The wellbeing of US citizens fell by a "statistically significant and meaningfully large" amount year-on-year from 2016 to 2017, with the largest drops among women, minorities, Democrats and low-income Americans, according to a new Gallup report.
The polling firm groups into five categories — physical health, financial health, social support, community involvement, and sense of purpose.
Gallup asked over 100,000 respondents questions such as whether they worried about money, liked their jobs, exercised frequently, and they perceived friends and family a positive influence on their lives.
The answers were then crunched in a statistical index ranging from 0-100, with 100 representing maximum well-being. While the final index value had been slowly creeping upward over the years, from an average of 61.6 in 2014 to 62.1 in 2016, in 2017 it fell to 61.5, the biggest year-on-year drop since 2008.
In absolute terms, the number has barely changed, but given the huge numbers of people involved in this particular survey even small changes in the wellbeing score are statistically significant, indicative of meaningful change in an average American's life.
For instance, in 2017, over 41 percent of Americans reported having little interest or pleasure in doing things some days each week, up from under 34 percent last year.
The number of people saying they like what they do each day has fallen by several points, while people saying they have "significant" daily worries is up.
All of these metrics were highly stable from 2014 through 2016.
There's firm suggests at least some of this is rooted in the US' current political climate, as well as in partisan preferences.

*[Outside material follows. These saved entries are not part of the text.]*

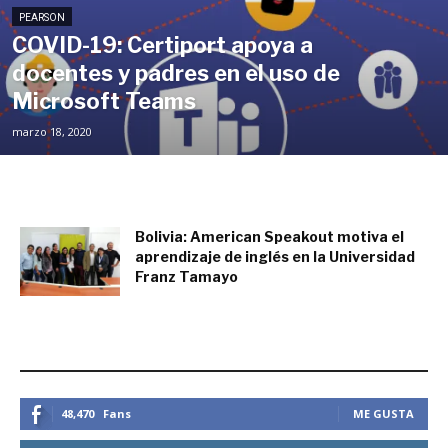
PEARSON
COVID-19: Certiport apoya a
docentes y padres en el uso de
Microsoft Teams
marzo 18, 2020
Bolivia: American Speakout motiva el
aprendizaje de inglés en la Universidad
Franz Tamayo
febrero 6, 2020
ESTEMOS CONECTADOS
48,470
Fans
ME GUSTA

The year-over-year drop in well-being among Democrats (0.9 points), for instance, is more than four times larger than the drop among Republicans (0.2). Independents declined, albeit less dramatically than Democrats, by 0.3 — a fall the firm nonetheless regards as statistically insignificant.
The drop in well-being was particularly large among women, blacks and Hispanics — three groups with especially low approval of US President Donald Trump. Gallup also found such daily worries rose significantly following his election.
Other data suggests overall satisfaction in the way things are going in the US has fallen by seven points since 2016, which the firm attributes to respondents viewing the current government as the most important problem facing the country, specifically due to displeasure with Trump.
"Other signs of worsening well-being in the Us include an uptick in the uninsured rate for three quarters in a row and reports of elevated daily worry, particularly among Spanish-speaking Hispanics. This drop in well-being is important for leaders to monitor and address because research shows the Index predicts key health, business and social outcomes," the firm said.